Sie lässt sich aber auch als Auseinandersetzung des Autors mit der NS-Vergangenheit verstehen. Preußler meldete sich 1942 nach dem Abitur von der Schulbank weg zum Kriegsdienst. 1944 geriet er in sowjetische Kriegsgefangenschaft. „Krabat“ sei die Geschichte „eines jungen Menschen, der sich mit finsteren Mächten einlässt, von denen er fasziniert ist, bis er erkennt, worauf er sich da eingelassen hat“, erklärte er 1998 im Rückblick. „Es ist zugleich meine Geschichte, die Geschichte meiner Generation, und es ist die Geschichte aller jungen Leute, die mit der Macht und ihren Verlockungen in Berührung kommen und sich darin verstricken.“
Diese Vielschichtigkeit macht den Reiz des Romans aus. Diese Vielschichtigkeit kam auch in der Inszenierung des Matthias-Grünewald-Gymnasiums zur Geltung. Regisseurin Jessica Hecht und ihr Team (Sophie Slabschi, Anja Beckhaus-Kropp, Birgit Hartmann) hatten sich einiges einfallen lassen, um das Geschehen möglichst anschaulich auf die Bühne zu bringen. Ein überdimensionales Mühlrad, eine historische Kutsche und Illuminationen bäuerlicher Landschaften schufen eine Atmosphäre, die das Publikum von Beginn an in den Bann zog.

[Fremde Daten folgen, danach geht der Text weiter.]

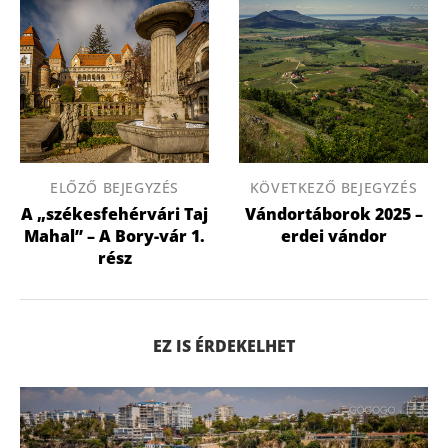
ELŐZŐ BEJEGYZÉS
KÖVETKEZŐ BEJEGYZÉS
A „székesfehérvári Taj
Vándortáborok 2025 –
Mahal” – A Bory-vár 1.
erdei vándor
rész
EZ IS ÉRDEKELHET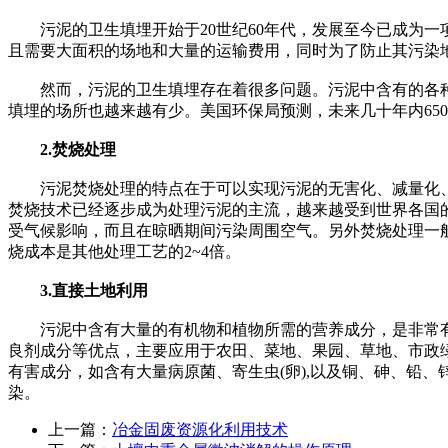
污泥的卫生填埋开始于20世纪60年代，发展至今已成为一
且需要大面积的场地和大量的运输费用，同时为了防止其污染
然而，污泥的卫生填埋存在着很多问题。污泥中含有的各种
填埋的场所也越来越有少。美国环保局预测，未来几十年内6500
2.焚烧处理
污泥焚烧处理的特点在于可以实现污泥的无害化、减量化、
焚烧技术已经逐步成为处理污泥的主流，越来越受到世界各国
受气候影响，而且在晾晒期间污染周围空气。另外焚烧处理一般要
烧成本是其他处理工艺的2~4倍。
3.直接土地利用
污泥中含有大量的有机物和植物所需的营养成分，是非常有
良剂成分等优点，主要应用于农田、菜地、果园、草地、市政
有害成分，如含有大量病原菌、寄生虫(卵),以及铜、砷、铅
染。
上一篇：
冶金固废资源化利用技术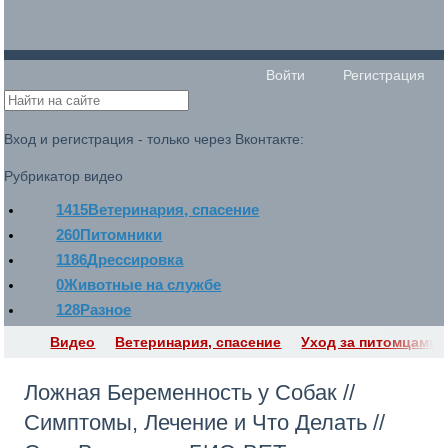
Войти
Регистрация
Вход и регистрация - только через Вконтакте:
Рубрикатор видео
1415
Ветеринария, спасение
260
Питомники
1186
Дрессировка
0
Животные на службе
128
Разное
Видео
Ветеринария, спасение
Уход за питомцами
Ложная Беременность у Собак //
Симптомы, Лечение и Что Делать //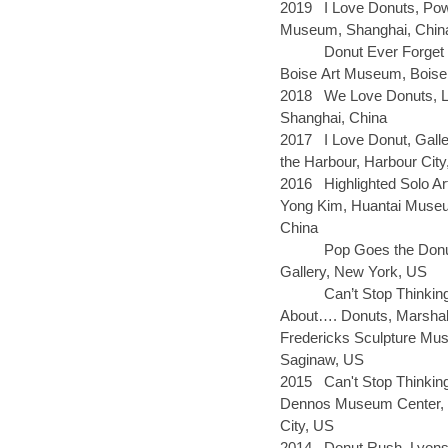
2019
I
L
ove Donuts, Po
Museum, Shanghai
, Chin
Donut Ever Forget
Boise
Art
Museum, Boise
2018
We Love Donuts, L
Shanghai
, China
2017
I Love Donut, Gall
the
Harbour, Harbour Cit
2016
Highlighted Solo A
Yong Kim, Huan
t
ai Museu
China
Pop Goes the Donu
Gallery, New York
,
US
Can’t Stop Thinkin
Abou
t….
Donuts, Marshal
Fredericks Sculpture Mu
Saginaw,
US
2015
Can't Stop Thinking
Dennos Museum Center, 
City,
US
2014
Donut Rush, Lyons 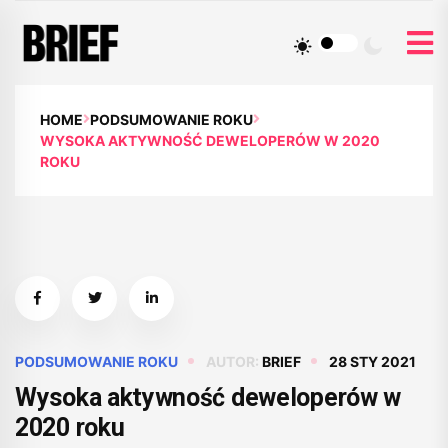
HOME
PODSUMOWANIE ROKU
WYSOKA AKTYWNOŚĆ DEWELOPERÓW W 2020
ROKU
PODSUMOWANIE ROKU
AUTOR:
BRIEF
28 STY 2021
Wysoka aktywność deweloperów w
2020 roku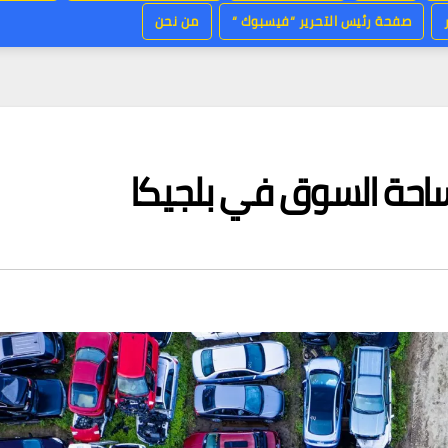
صفحة رئيس التحرير “فيسبوك “
من نحن
ساحة السوق في بلجيكا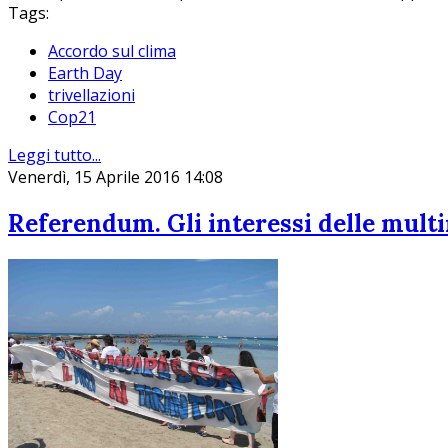
Tags:
Accordo sul clima
Earth Day
trivellazioni
Cop21
Leggi tutto...
Venerdì, 15 Aprile 2016 14:08
Referendum. Gli interessi delle multi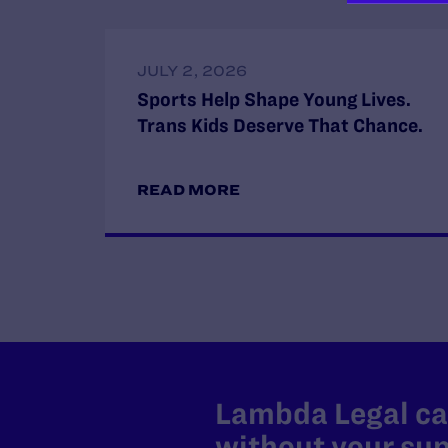
JULY 2, 2026
Sports Help Shape Young Lives.
Trans Kids Deserve That Chance.
READ MORE
Lambda Legal can
without your sup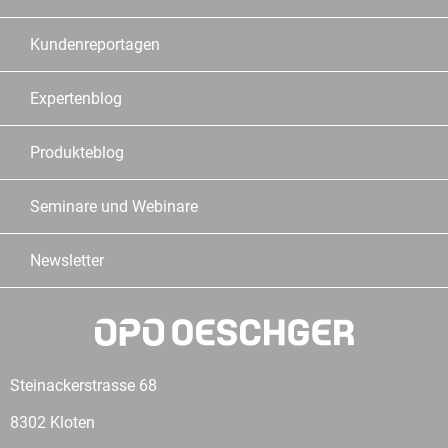
Kundenreportagen
Expertenblog
Produkteblog
Seminare und Webinare
Newsletter
Steinackerstrasse 68
8302 Kloten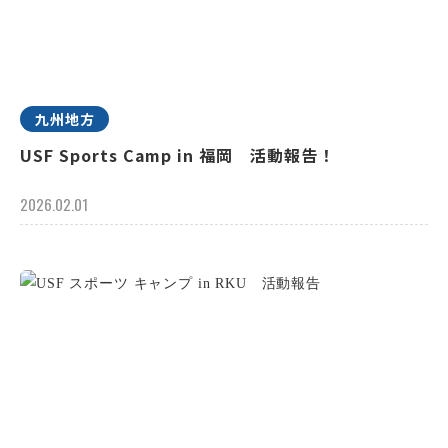
九州地方
USF Sports Camp in 福岡 活動報告！
2026.02.01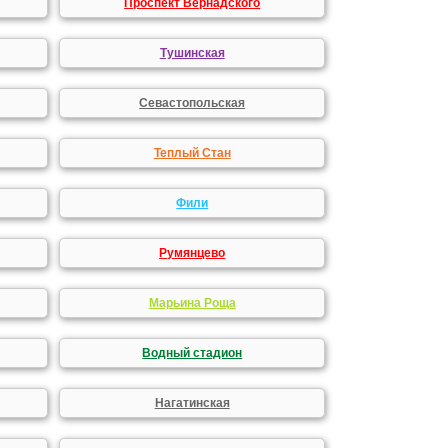
Проспект Вернадского
Тушинская
Севастопольская
Теплый Стан
Фили
Румянцево
Марьина Роща
Водный стадион
Нагатинская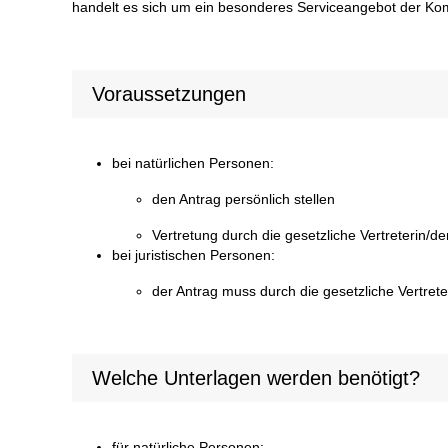
handelt es sich um ein besonderes Serviceangebot der Ko
Voraussetzungen
bei natürlichen Personen:
den Antrag persönlich stellen
Vertretung durch die gesetzliche Vertreterin/de
bei juristischen Personen:
der Antrag muss durch die gesetzliche Vertrete
Welche Unterlagen werden benötigt?
für natürliche Personen: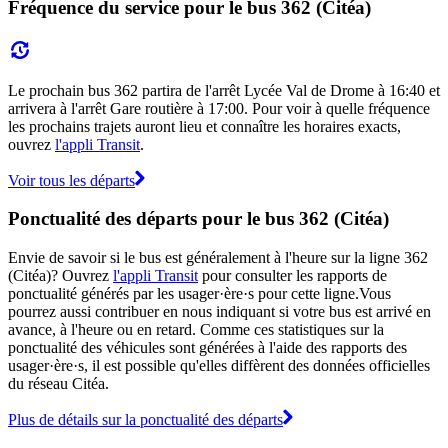
Fréquence du service pour le bus 362 (Citéa)
Le prochain bus 362 partira de l'arrêt Lycée Val de Drome à 16:40 et
arrivera à l'arrêt Gare routière à 17:00. Pour voir à quelle fréquence
les prochains trajets auront lieu et connaître les horaires exacts,
ouvrez
l'appli Transit
.
Voir tous les départs
Ponctualité des départs pour le bus 362 (Citéa)
Envie de savoir si le bus est généralement à l'heure sur la ligne 362
(Citéa)? Ouvrez
l'appli Transit
pour consulter les rapports de
ponctualité générés par les usager·ère·s pour cette ligne.Vous
pourrez aussi contribuer en nous indiquant si votre bus est arrivé en
avance, à l'heure ou en retard. Comme ces statistiques sur la
ponctualité des véhicules sont générées à l'aide des rapports des
usager·ère·s, il est possible qu'elles diffèrent des données officielles
du réseau Citéa.
Plus de détails sur la ponctualité des départs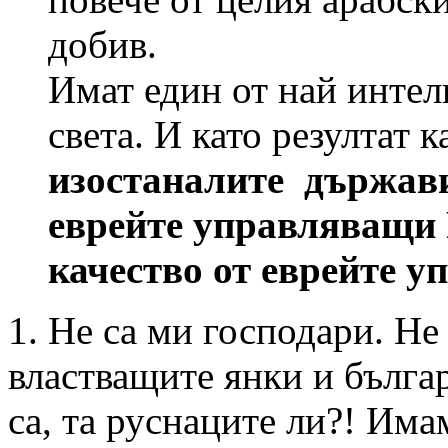
добив.
Имат един от най интел
света. И като резултат 
изостаналите държав
еврейте управляващи 
качество от еврейте 
1. Не са ми господари. Не 
властващите янки и бълг
са, та руснаците ли?! Има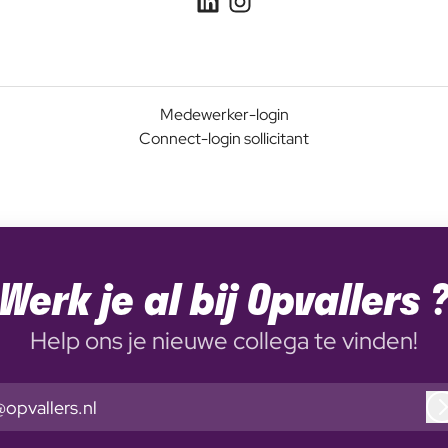
Medewerker-login
Connect-login sollicitant
Werk je al bij Opvallers 
Help ons je nieuwe collega te vinden!
@opvallers.nl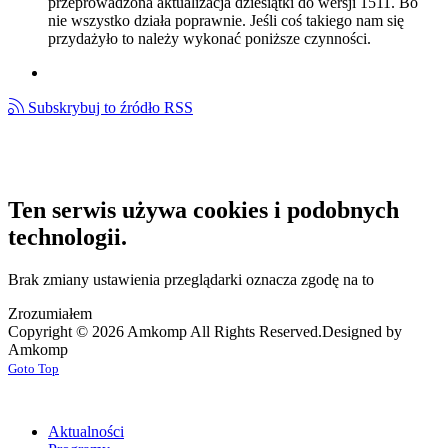
przeprowadzona aktualizacja dziesiątki do wersji 1511. Bo
nie wszystko działa poprawnie. Jeśli coś takiego nam się
przydażyło to należy wykonać poniższe czynności.
Subskrybuj to źródło RSS
Ten serwis używa cookies i podobnych
technologii.
Brak zmiany ustawienia przeglądarki oznacza zgodę na to
Zrozumiałem
Copyright © 2026 Amkomp All Rights Reserved.
Designed by
Amkomp
Goto Top
Aktualności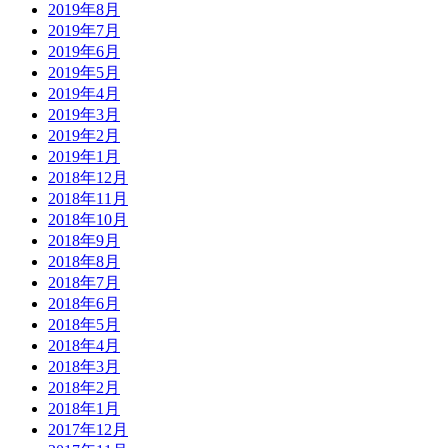
2019年8月
2019年7月
2019年6月
2019年5月
2019年4月
2019年3月
2019年2月
2019年1月
2018年12月
2018年11月
2018年10月
2018年9月
2018年8月
2018年7月
2018年6月
2018年5月
2018年4月
2018年3月
2018年2月
2018年1月
2017年12月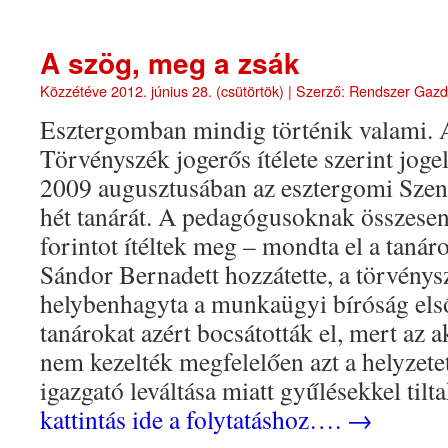
A szög, meg a zsák
Közzétéve
2012. június 28. (csütörtök)
|
Szerző:
Rendszer Gaz
Esztergomban mindig történik valami. 
Törvényszék jogerős ítélete szerint joge
2009 augusztusában az esztergomi Sze
hét tanárát. A pedagógusoknak összesen
forintot ítéltek meg – mondta el a tanár
Sándor Bernadett hozzátette, a törvény
helybenhagyta a munkaügyi bíróság első
tanárokat azért bocsátották el, mert az a
nem kezelték megfelelően azt a helyzete
igazgató leváltása miatt gyűlésekkel tilt
kattintás ide a folytatáshoz….
→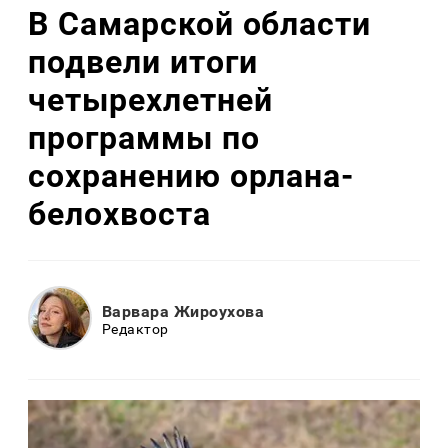
В Самарской области
подвели итоги
четырехлетней
программы по
сохранению орлана-
белохвоста
Варвара Жироухова
Редактор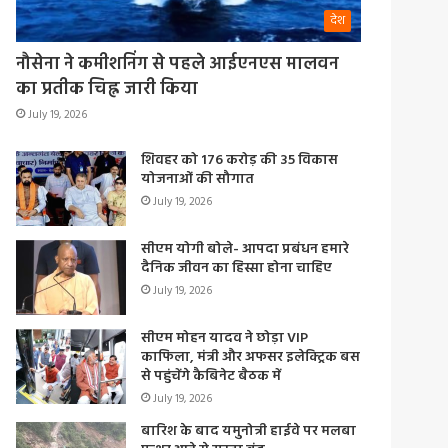
देश
नौसेना ने कमीशनिंग से पहले आईएनएस मालवन
का प्रतीक चिह्न जारी किया
July 19, 2026
शिवहर को 176 करोड़ की 35 विकास
योजनाओं की सौगात
July 19, 2026
सीएम योगी बोले- आपदा प्रबंधन हमारे
दैनिक जीवन का हिस्सा होना चाहिए
July 19, 2026
सीएम मोहन यादव ने छोड़ा VIP
काफिला, मंत्री और अफसर इलेक्ट्रिक बस
से पहुंचेंगे कैबिनेट बैठक में
July 19, 2026
बारिश के बाद यमुनोत्री हाईवे पर मलबा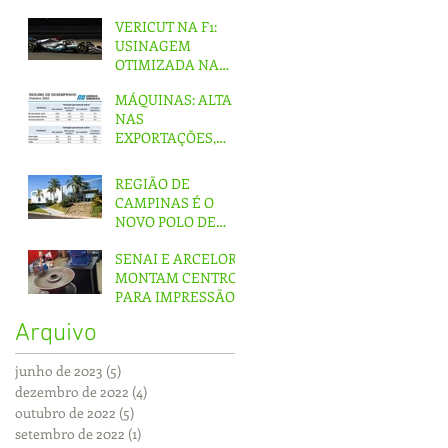
VERICUT NA F1:
USINAGEM
OTIMIZADA NA
EQUIPE DA
MÁQUINAS: ALTA
MERCEDES
NAS
EXPORTAÇÕES,
QUEDA NO
MERCADO
REGIÃO DE
INTERNO
CAMPINAS É O
NOVO POLO DE
FERRAMENTAS DO
SENAI E ARCELOR
PAÍS
MONTAM CENTRO
PARA IMPRESSÃO
3D EM MG
Arquivo
junho de 2023
(5)
5 posts
dezembro de 2022
(4)
4 posts
outubro de 2022
(5)
5 posts
setembro de 2022
(1)
1 post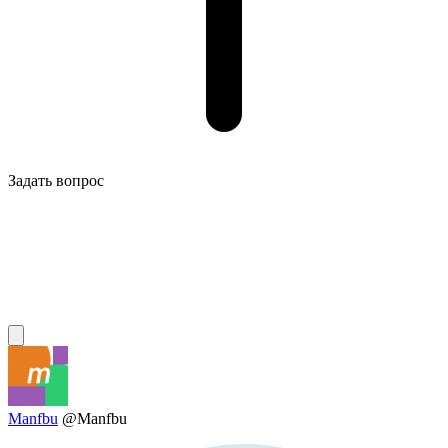
Задать вопрос
Manfbu
@Manfbu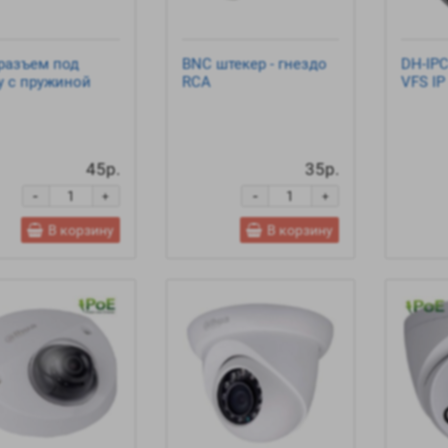
разъем под
BNC штекер - гнездо
DH-IP
у c пружиной
RCA
VFS IP
45р.
35р.
-
-
+
+
В корзину
В корзину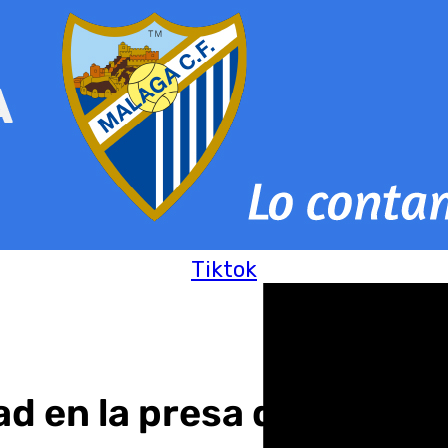
Tiktok
 en la presa de la Conc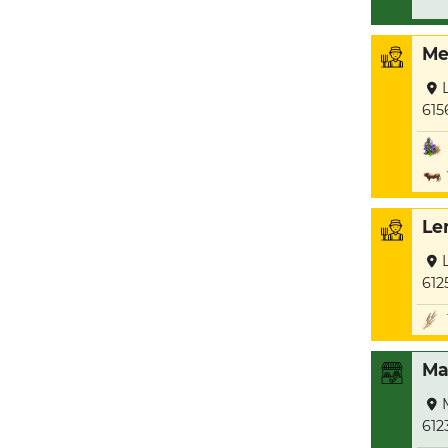
Me
615
Le
612
Ma
612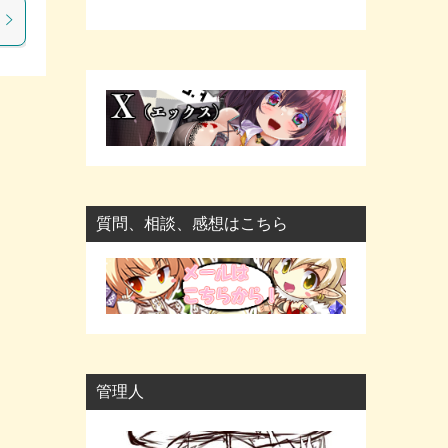
質問、相談、感想はこちら
管理人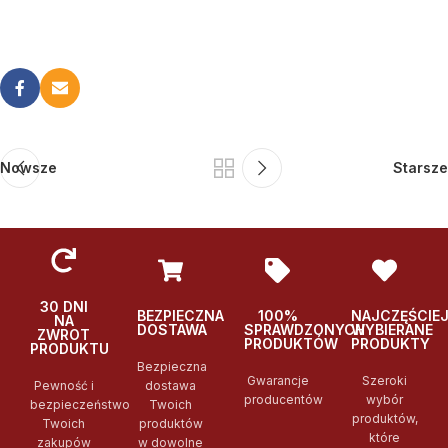
Nowsze
Starsze
30 DNI
BEZPIECZNA
100%
NAJCZĘŚCIE
NA
DOSTAWA
SPRAWDZONYCH
WYBIERANE
ZWROT
PRODUKTÓW
PRODUKTY
PRODUKTU
Bezpieczna
Gwarancje
Szeroki
Pewność i
dostawa
producentów
wybór
bezpieczeństwo
Twoich
produktów,
Twoich
produktów
które
zakupów
w dowolne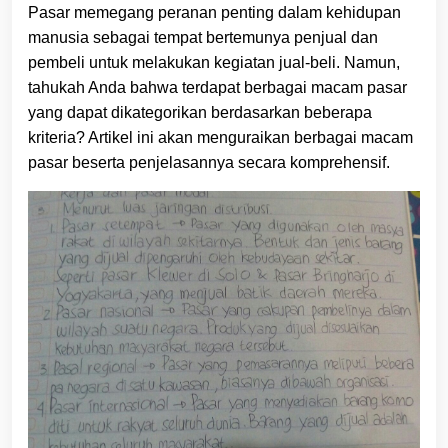
Pasar memegang peranan penting dalam kehidupan
manusia sebagai tempat bertemunya penjual dan
pembeli untuk melakukan kegiatan jual-beli. Namun,
tahukah Anda bahwa terdapat berbagai macam pasar
yang dapat dikategorikan berdasarkan beberapa
kriteria? Artikel ini akan menguraikan berbagai macam
pasar beserta penjelasannya secara komprehensif.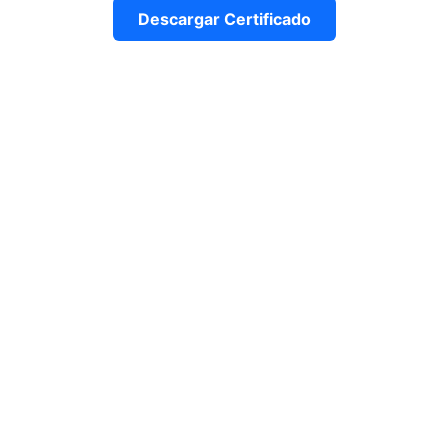
Descargar Certificado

Im Roman spielt die Farbgebung eine besondere Rolle. Die dunklen Mächte des Bösen stehen im Kontrast zur realen Welt. Die Lichtgestaltung der Inszenierung spiegelte diesen Interpretationsansatz wider. Während das mysteriöse Geschehen in der Mühle in fahles Licht getaucht war, spielten die dörflichen Szenen sich im Hellen ab.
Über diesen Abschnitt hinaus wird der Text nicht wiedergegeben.